▶ _REQUIRED WORK_:
Your answer should hold the data exactly as given, minus any picture.

Start of SOURCE INFORMATION

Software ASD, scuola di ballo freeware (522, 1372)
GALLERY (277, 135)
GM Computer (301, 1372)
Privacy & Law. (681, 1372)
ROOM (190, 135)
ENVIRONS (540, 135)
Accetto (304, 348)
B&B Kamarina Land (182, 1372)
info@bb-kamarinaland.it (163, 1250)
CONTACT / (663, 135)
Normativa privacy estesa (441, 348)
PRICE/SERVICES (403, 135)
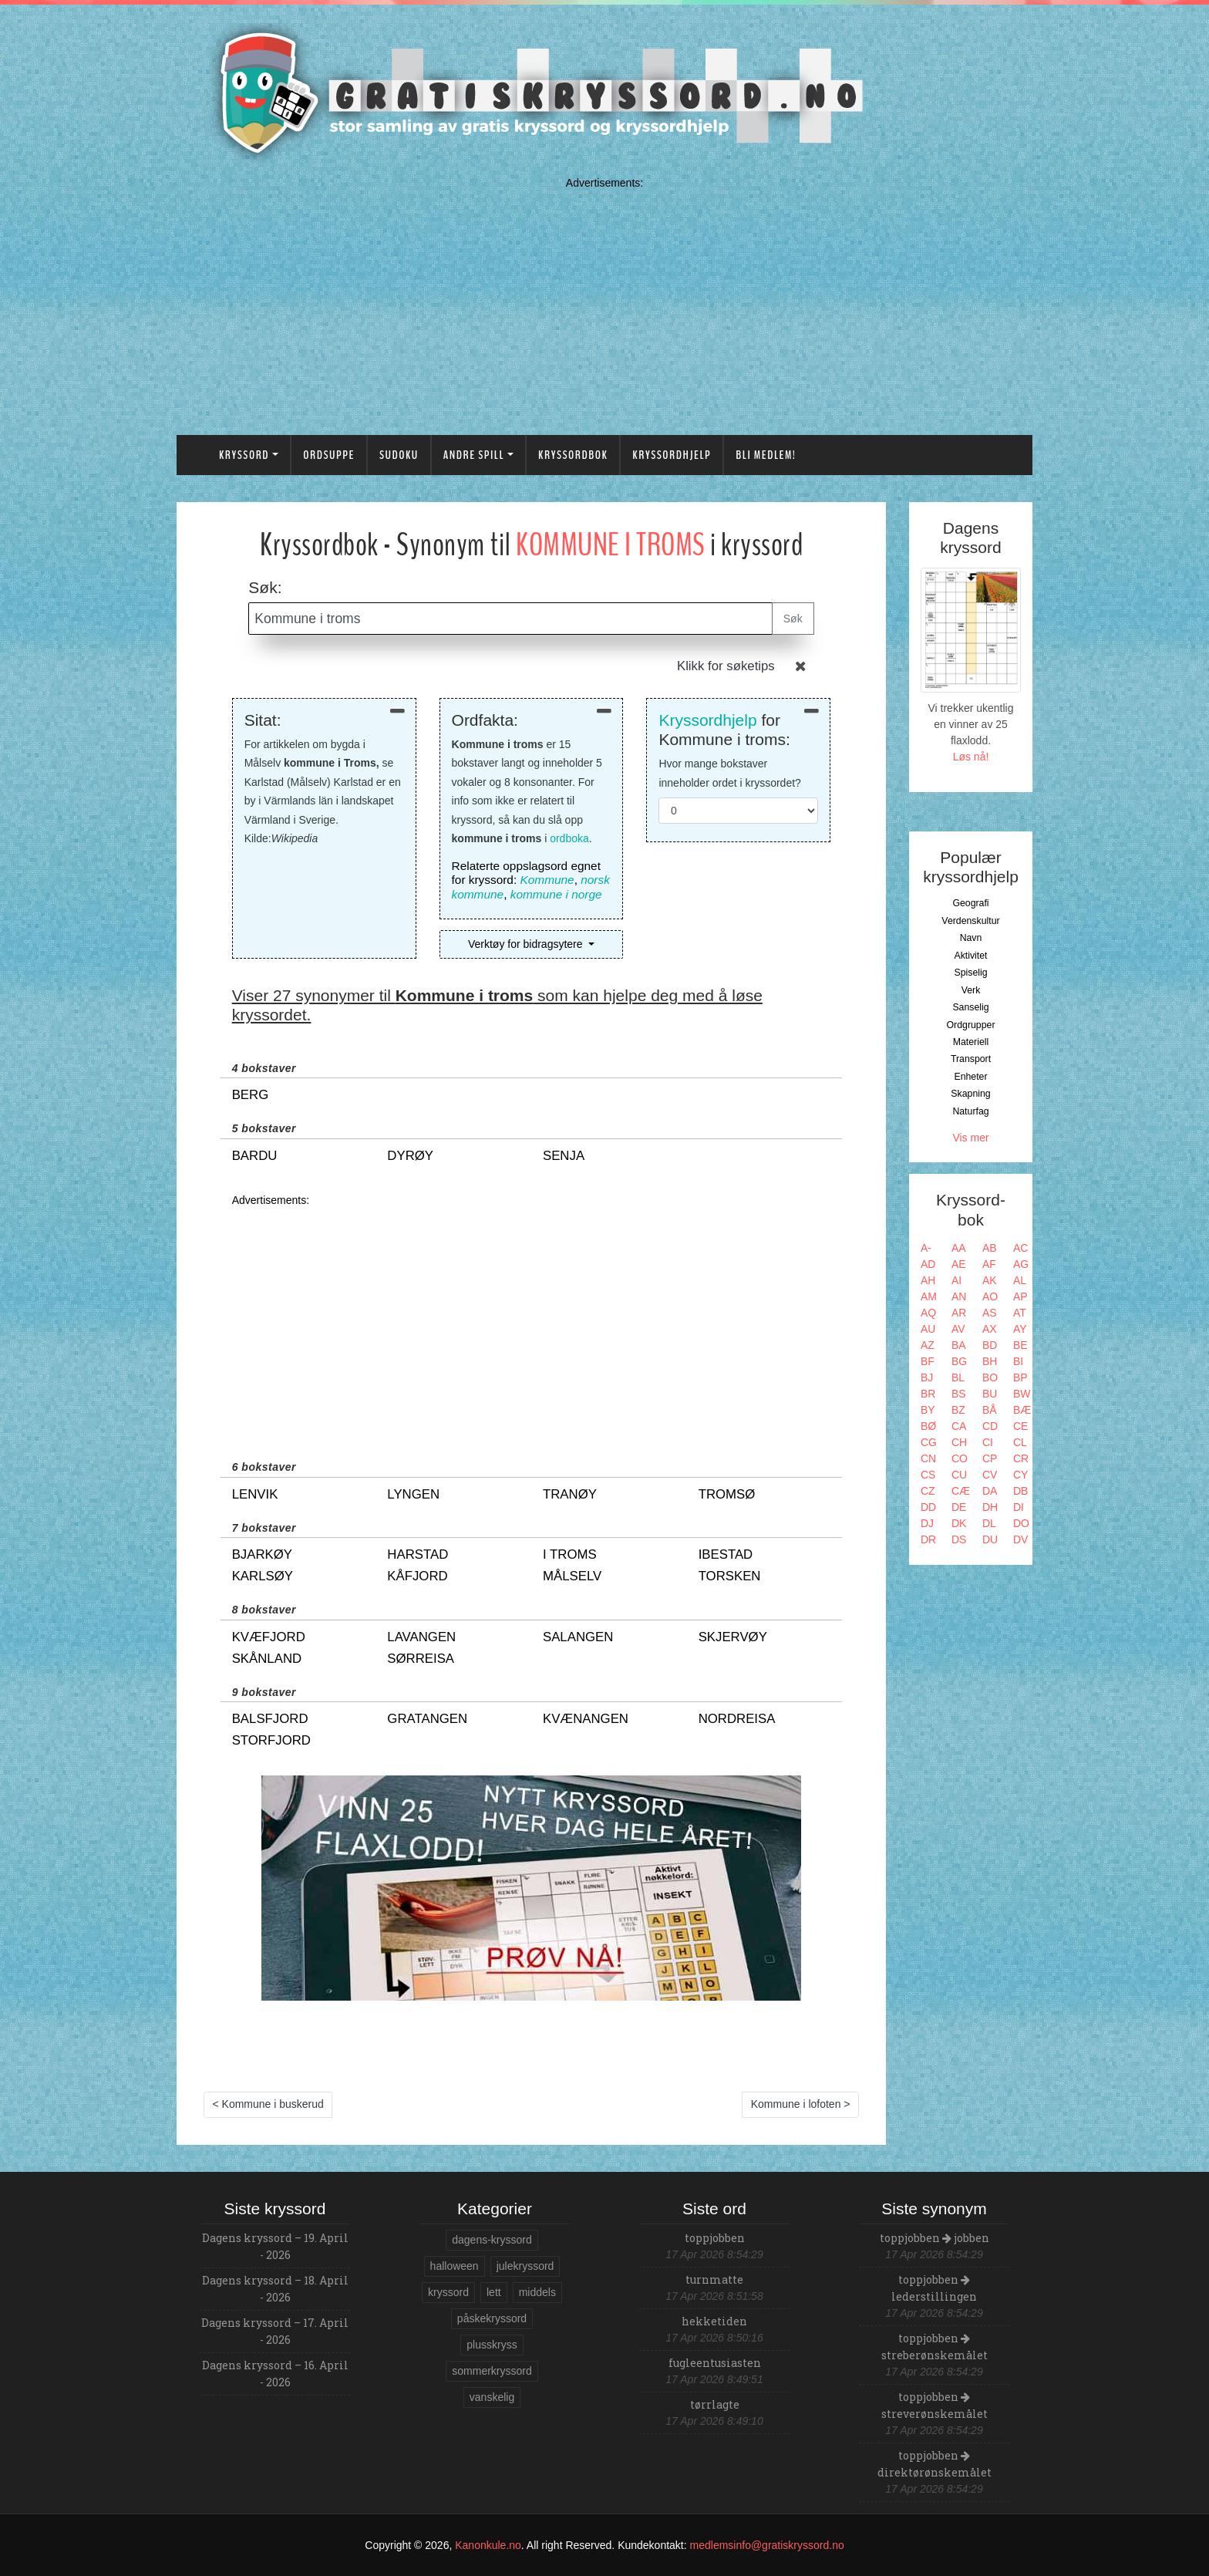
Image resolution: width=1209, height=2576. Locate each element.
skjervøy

End of SOURCE INFORMATION

▶ _EXERCISE RESPONSE_:
Software ASD, scuola di ballo freeware (522, 1372)
GALLERY (277, 135)
GM Computer (301, 1372)
Privacy & Law. (681, 1372)
ROOM (190, 135)
ENVIRONS (540, 135)
Accetto (304, 348)
B&B Kamarina Land (182, 1372)
info@bb-kamarinaland.it (163, 1250)
CONTACT / (663, 135)
Normativa privacy estesa (441, 348)
PRICE/SERVICES (403, 135)
Image resolution: width=1209, height=2576. Locate each element.
skjervøy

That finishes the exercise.